Is any multiplicative linear functional $ \Phi $ on $ C([a,b]) $ bounded?

Question

Denote by $ X $ the function space $$ C([a,b]) = \{ u: [a,b] \to \mathbb{C} \mid u ~ \text{is continuous at each} ~ t \in [a,b] \} $$ over the scalar field $ \mathbb{C} $ of complex numbers, as usual, in which the norm of $ u \in X $ is given by $$ \| u \| = \max_{t \in [a,b]} |u(t)|. $$ Suppose that $ \Phi: X \to \mathbb{C} $ is a linear functional satisfying $$ \forall x,y \in X: \qquad \Phi(x y) = \Phi(x) \Phi(y). $$ Can we conclude that $ \Phi $ is bounded?

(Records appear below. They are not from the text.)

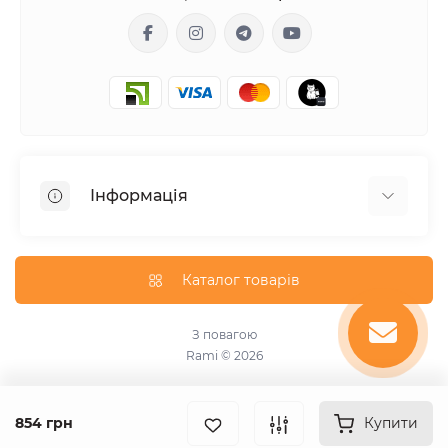
Інформація
Гарантія
Доставка
Каталог товарів
Оплата
Оферта
З повагою
Rami © 2026
Про магазин
Угода користувача
Зворотній зв’язок
854 грн
Купити
Виробники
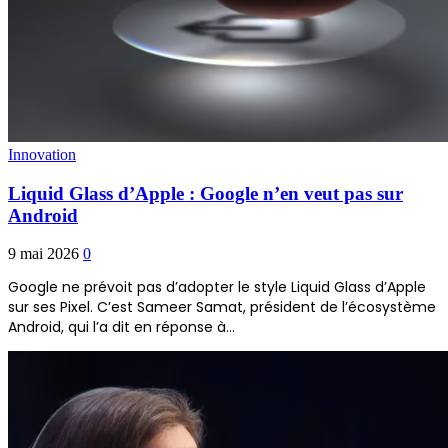
Innovation
Liquid Glass d’Apple : Google n’en veut pas sur
Android
9 mai 2026
0
Google ne prévoit pas d’adopter le style Liquid Glass d’Apple
sur ses Pixel. C’est Sameer Samat, président de l’écosystème
Android, qui l’a dit en réponse à…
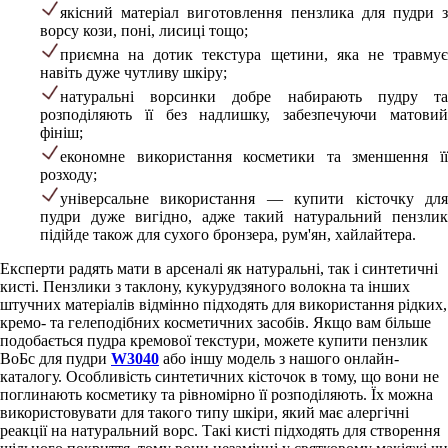
якісний матеріал виготовлення пензлика для пудри з
ворсу кози, поні, лисиці тощо;
приємна на дотик текстура щетини, яка не травмує
навіть дуже чутливу шкіру;
натуральні ворсинки добре набирають пудру та
розподіляють її без надлишку, забезпечуючи матовий
фініш;
економне використання косметики та зменшення її
розходу;
універсальне використання — купити кісточку для
пудри дуже вигідно, адже такий натуральний пензлик
підійде також для сухого бронзера, рум'ян, хайлайтера.
Експерти радять мати в арсеналі як натуральні, так і синтетичні
кисті. Пензлики з таклону, кукурудзяного волокна та інших
штучних матеріалів відмінно підходять для використання рідких,
кремо- та гелеподібних косметичних засобів. Якщо вам більше
подобається пудра кремової текстури, можете купити пензлик
ВоБс для пудри
W3040
або іншу модель з нашого онлайн-
каталогу. Особливість синтетичних кісточок в тому, що вони не
поглинають косметику та рівномірно її розподіляють. Їх можна
використовувати для такого типу шкіри, який має алергічні
реакції на натуральний ворс. Такі кисті підходять для створення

At this stage, I guess that there exists $ t_{0} \in [a,b] $ such that $ \Phi(x) = x(t_{0}) $ for all $ x \in X $.

Answer 1

Here is a more direct proof of your original question without proving your guess, or using measure theory.

1. $\Phi(1)=1$, where $1$ denotes the constant function with value $1$.
2. For any function $x\in C[a,b]$ without zeroes, it is $\Phi(x)\neq 0$, because $\Phi(x)\Phi(x^{-1})=\Phi(xx^{-1})=\Phi(1)=1$, where $x^{-1}$ is the pointwise inverse of $x$.
3. For any $x\in C[a,b]$, the function $(x-\Phi(x))$ has a zero because $\Phi(x-\Phi(x))=0$. This implies $|\Phi(x)|\le ||x||$, i.e. $||\Phi||\le 1$

Answer 2

Based on the proposition we have proved, we can show that

If $T:X\to X$ is a linear operator with$$\forall x,y\in X:\ T(xy)=(Tx)(Ty).$$Then $T$ is bounded.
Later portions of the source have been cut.